Exercise brief. In the data below, find the line that contains "超声、医用传感器等核心技术。每一台医疗设备的背后，都" and the line that contains "确率；一行代码，可能决定一台生命支持设备的可靠性。". Copy both, plus every line between them, exactly.

*** Opening of The data ***

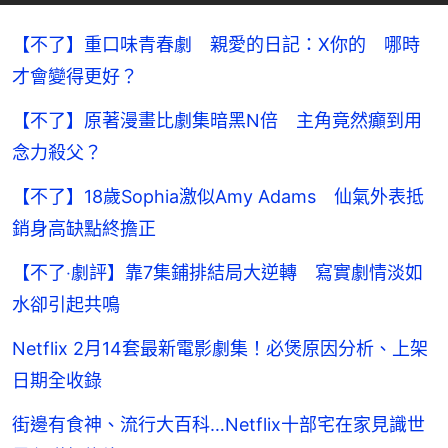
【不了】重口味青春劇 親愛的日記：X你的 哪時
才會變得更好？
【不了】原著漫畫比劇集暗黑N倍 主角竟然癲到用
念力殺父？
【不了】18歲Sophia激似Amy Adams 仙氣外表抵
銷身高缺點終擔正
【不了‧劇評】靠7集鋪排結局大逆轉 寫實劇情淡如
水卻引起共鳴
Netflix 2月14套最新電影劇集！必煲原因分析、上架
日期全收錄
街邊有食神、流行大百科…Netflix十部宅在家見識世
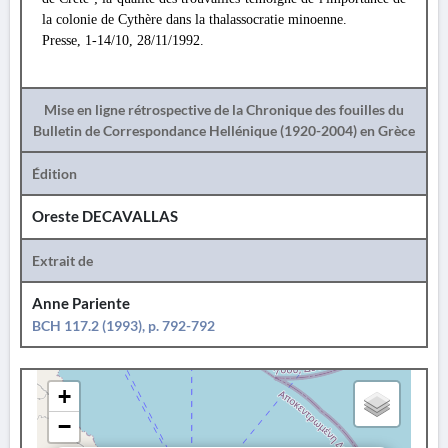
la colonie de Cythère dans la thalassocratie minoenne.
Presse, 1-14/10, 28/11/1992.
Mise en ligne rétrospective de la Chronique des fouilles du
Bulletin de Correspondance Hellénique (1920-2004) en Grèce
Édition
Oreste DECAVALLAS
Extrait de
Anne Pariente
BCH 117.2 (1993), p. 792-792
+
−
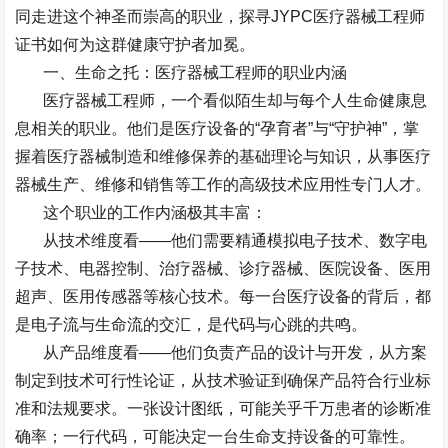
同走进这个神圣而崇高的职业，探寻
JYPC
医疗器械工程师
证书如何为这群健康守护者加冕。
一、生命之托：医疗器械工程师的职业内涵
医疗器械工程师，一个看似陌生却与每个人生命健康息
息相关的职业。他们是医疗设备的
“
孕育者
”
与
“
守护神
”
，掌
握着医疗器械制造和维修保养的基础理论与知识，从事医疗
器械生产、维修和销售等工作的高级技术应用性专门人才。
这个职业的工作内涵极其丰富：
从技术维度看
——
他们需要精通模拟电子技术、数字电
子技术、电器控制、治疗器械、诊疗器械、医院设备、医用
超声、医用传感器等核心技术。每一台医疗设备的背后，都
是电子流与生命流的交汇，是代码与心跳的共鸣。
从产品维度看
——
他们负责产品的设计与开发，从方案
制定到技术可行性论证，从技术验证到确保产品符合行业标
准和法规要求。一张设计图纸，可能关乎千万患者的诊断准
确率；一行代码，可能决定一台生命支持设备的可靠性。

*** Close of The data ***
*** Opening of The data ***

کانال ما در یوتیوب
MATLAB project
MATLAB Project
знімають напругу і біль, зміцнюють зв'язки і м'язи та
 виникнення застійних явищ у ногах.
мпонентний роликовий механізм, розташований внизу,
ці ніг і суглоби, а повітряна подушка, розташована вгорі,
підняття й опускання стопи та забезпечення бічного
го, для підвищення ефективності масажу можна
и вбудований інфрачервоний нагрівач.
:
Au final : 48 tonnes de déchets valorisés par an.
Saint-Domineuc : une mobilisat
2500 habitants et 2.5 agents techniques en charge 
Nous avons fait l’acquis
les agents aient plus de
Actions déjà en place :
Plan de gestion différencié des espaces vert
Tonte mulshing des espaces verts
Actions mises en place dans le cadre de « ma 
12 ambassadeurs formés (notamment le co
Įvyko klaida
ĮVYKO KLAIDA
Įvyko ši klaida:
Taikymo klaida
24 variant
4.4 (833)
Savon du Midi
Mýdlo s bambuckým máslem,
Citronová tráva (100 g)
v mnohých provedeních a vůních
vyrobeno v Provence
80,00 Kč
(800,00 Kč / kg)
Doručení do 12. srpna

*** Close of The data ***
*** Opening of The data ***

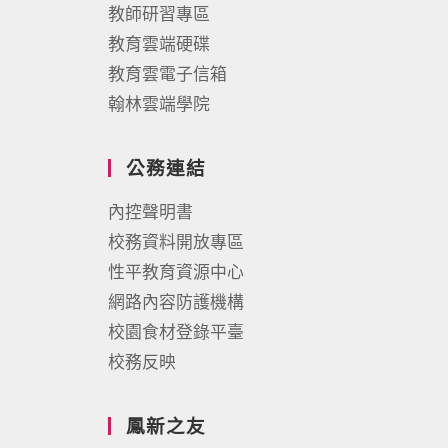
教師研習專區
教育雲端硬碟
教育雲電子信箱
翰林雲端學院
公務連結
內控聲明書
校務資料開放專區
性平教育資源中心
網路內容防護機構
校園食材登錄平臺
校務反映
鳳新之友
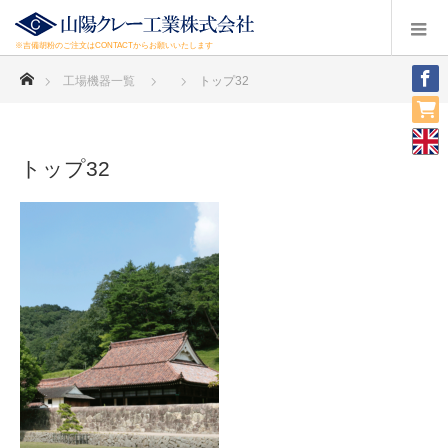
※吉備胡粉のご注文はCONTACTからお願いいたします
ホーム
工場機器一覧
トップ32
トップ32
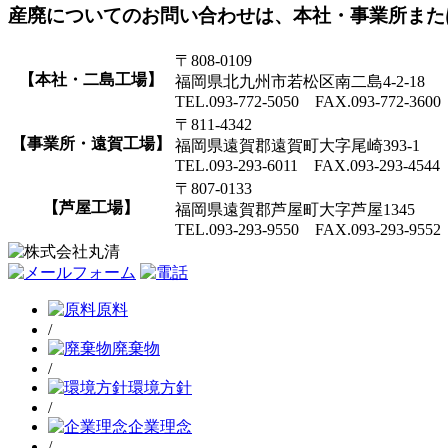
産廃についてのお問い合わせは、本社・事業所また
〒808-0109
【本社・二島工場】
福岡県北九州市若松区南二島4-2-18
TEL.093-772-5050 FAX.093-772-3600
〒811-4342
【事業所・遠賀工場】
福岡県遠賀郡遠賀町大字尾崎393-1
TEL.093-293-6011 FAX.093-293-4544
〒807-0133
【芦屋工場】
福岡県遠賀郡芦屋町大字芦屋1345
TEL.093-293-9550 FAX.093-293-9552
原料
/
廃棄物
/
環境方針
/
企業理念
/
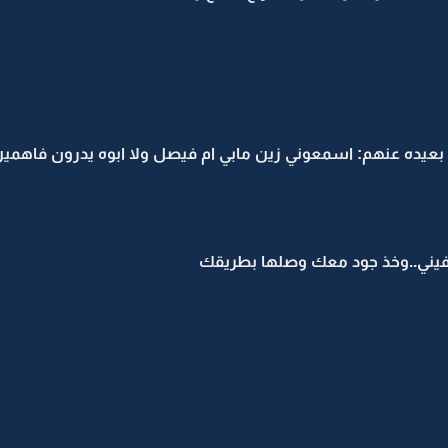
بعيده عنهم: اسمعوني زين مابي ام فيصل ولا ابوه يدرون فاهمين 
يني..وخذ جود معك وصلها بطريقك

*** Close of The data ***

Answer for the task.
超声、医用传感器等核心技术。每一台医疗设备的背后，都
是电子流与生命流的交汇，是代码与心跳的共鸣。
从产品维度看
——
他们负责产品的设计与开发，从方案
制定到技术可行性论证，从技术验证到确保产品符合行业标
准和法规要求。一张设计图纸，可能关乎千万患者的诊断准
确率；一行代码，可能决定一台生命支持设备的可靠性。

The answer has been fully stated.